▶ **TRY IT**
Begin at the line containing "daarin de essentie hoe te komen van ee" and restate it and each line after it exactly, up to and including the last line below. Leave pictures out.

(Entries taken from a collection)
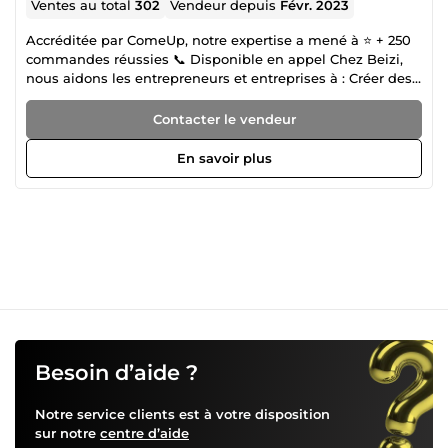
Ventes au total
302
Vendeur depuis
Févr. 2023
Accréditée par ComeUp, notre expertise a mené à ⭐ + 250
commandes réussies 📞 Disponible en appel Chez Beizi,
nous aidons les entrepreneurs et entreprises à : Créer des
visuels impactants (logos, flyers, vidéos, cartes de visite).
Booster leur visibilité grâce à des campagnes Facebook
Contacter le vendeur
&amp; Google Ads performantes. Développer une
communication claire, moderne et adaptée à leur
En savoir plus
audience. ✨ Plus de 250 projets réalisés 🎯Notre objectif :
vous aider à augmenter votre visibilité, attirer plus de
clients et booster votre chiffre d’affaires. 💡 Un
accompagnement personnalisé, des stratégies adaptées et
des solutions créatives pour chaque budget. 👉 Contactez-
nous dès aujourd’hui pour transformer vos idées en
résultats concrets !
Besoin d’aide ?
Notre service clients est à votre disposition
sur notre
centre d’aide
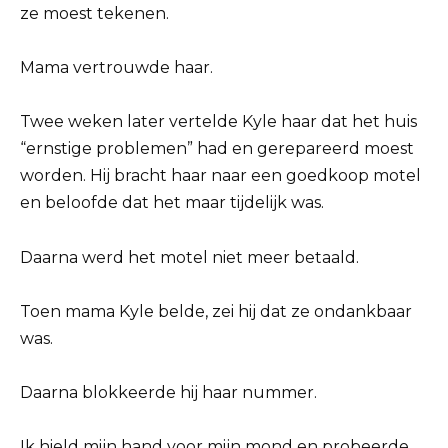
ze moest tekenen.
Mama vertrouwde haar.
Twee weken later vertelde Kyle haar dat het huis
“ernstige problemen” had en gerepareerd moest
worden. Hij bracht haar naar een goedkoop motel
en beloofde dat het maar tijdelijk was.
Daarna werd het motel niet meer betaald.
Toen mama Kyle belde, zei hij dat ze ondankbaar
was.
Daarna blokkeerde hij haar nummer.
Ik hield mijn hand voor mijn mond en probeerde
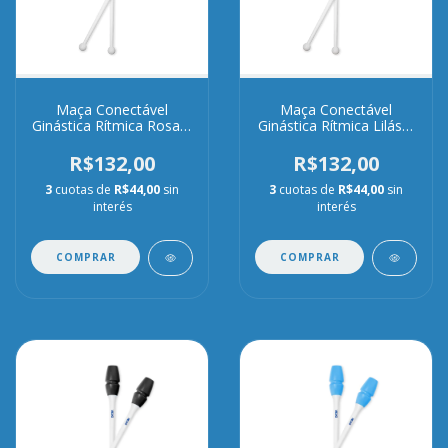
Maça Conectável
Maça Conectável
Ginástica Rítmica Rosa e
Ginástica Rítmica Lilás e
Branca
Branca
R$132,00
R$132,00
3
cuotas de
R$44,00
sin
3
cuotas de
R$44,00
sin
interés
interés
COMPRAR
COMPRAR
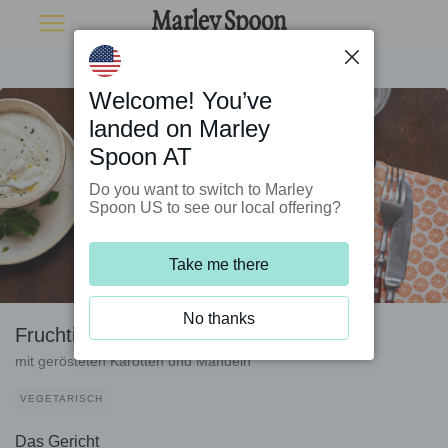
Welcome! You’ve
landed on Marley
Spoon AT
Do you want to switch to Marley
Spoon US to see our local offering?
Take me there
No thanks
Fruchtiger Bulgur-Salat
mit gerösteten Karotten und Mandeln
VEGETARISCH
Das Gericht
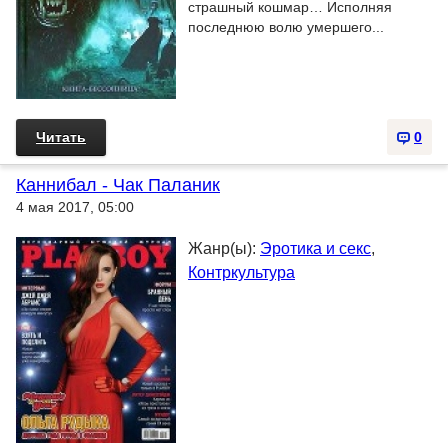
страшный кошмар… Исполняя
последнюю волю умершего...
Читать
0
Каннибал - Чак Паланик
4 мая 2017, 05:00
Жанр(ы):
Эротика и секс
,
Контркультура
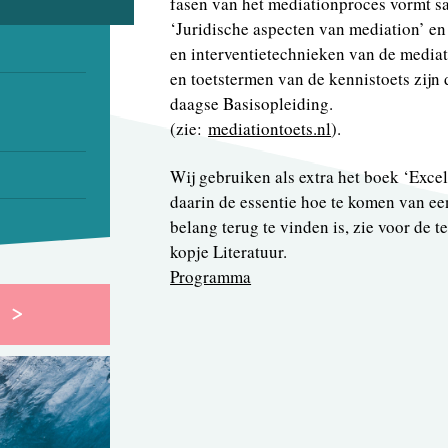
fasen van het mediation­proces vormt 
‘Juridische aspecten van mediation’ e
en interventietechnieken van de mediat
en toetstermen van de kennistoets zijn
daagse Basisopleiding.
(zie:
mediationtoets.nl
).
Wij gebruiken als extra het boek ‘Exce
daarin de essentie hoe te komen van ee
belang terug te vinden is, zie voor de 
kopje Literatuur.
Programma
n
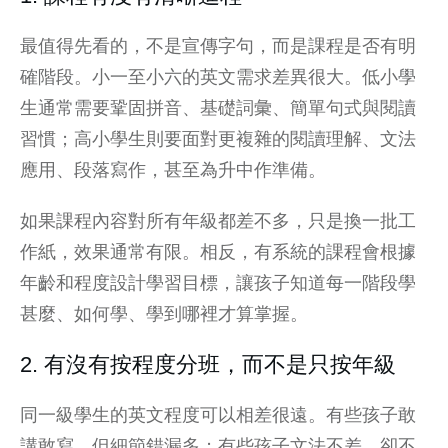
最值得先看的，不是宣傳字句，而是課程是否有明
確階段。小一至小六的英文需求差異很大。低小學
生通常需要鞏固拼音、基礎詞彙、簡單句式與閱讀
習慣；高小學生則要面對更複雜的閱讀理解、文法
應用、段落寫作，甚至為升中作準備。
如果課程內容對所有年級都差不多，只是換一批工
作紙，效果通常有限。相反，有系統的課程會根據
年齡和程度設計學習目標，讓孩子知道每一階段學
甚麼、如何學、學到哪裡才算掌握。
2. 有沒有按程度分班，而不是只按年級
同一級學生的英文程度可以相差很遠。有些孩子敢
講敢寫，但細節錯漏多；有些孩子文法不差，卻不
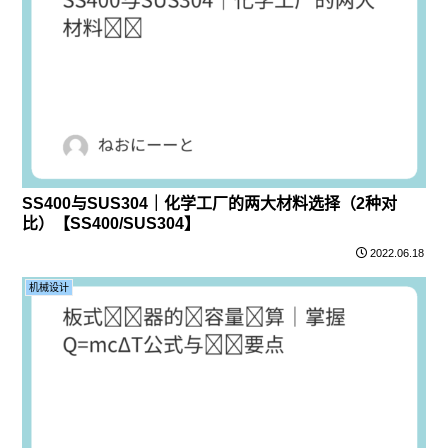
SS400与SUS304｜化学工厂的两大材料选择（2种对
比）【SS400/SUS304】
2022.06.18
机械设计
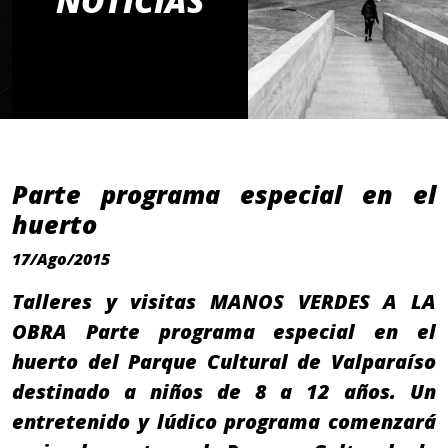
NOTICIAS
Parte programa especial en el
huerto
17/Ago/2015
Talleres y visitas MANOS VERDES A LA
OBRA Parte programa especial en el
huerto del Parque Cultural de Valparaíso
destinado a niños de 8 a 12 años. Un
entretenido y lúdico programa comenzará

▶ **TASK ANSWER**
daarin de essentie hoe te komen van ee
belang terug te vinden is, zie voor de 
kopje Literatuur.
Programma
n
最值得先看的，不是宣傳字句，而是課程是否有明
確階段。小一至小六的英文需求差異很大。低小學
生通常需要鞏固拼音、基礎詞彙、簡單句式與閱讀
習慣；高小學生則要面對更複雜的閱讀理解、文法
應用、段落寫作，甚至為升中作準備。
如果課程內容對所有年級都差不多，只是換一批工
作紙，效果通常有限。相反，有系統的課程會根據
年齡和程度設計學習目標，讓孩子知道每一階段學
甚麼、如何學、學到哪裡才算掌握。
2. 有沒有按程度分班，而不是只按年級
同一級學生的英文程度可以相差很遠。有些孩子敢
講敢寫，但細節錯漏多；有些孩子文法不差，卻不
SS400与SUS304｜化学工厂的两大材料选择（2种对
比）【SS400/SUS304】
2022.06.18
机械设计
NOTICIAS
Parte programa especial en el
huerto
17/Ago/2015
Talleres y visitas MANOS VERDES A LA
OBRA Parte programa especial en el
huerto del Parque Cultural de Valparaíso
destinado a niños de 8 a 12 años. Un
entretenido y lúdico programa comenzará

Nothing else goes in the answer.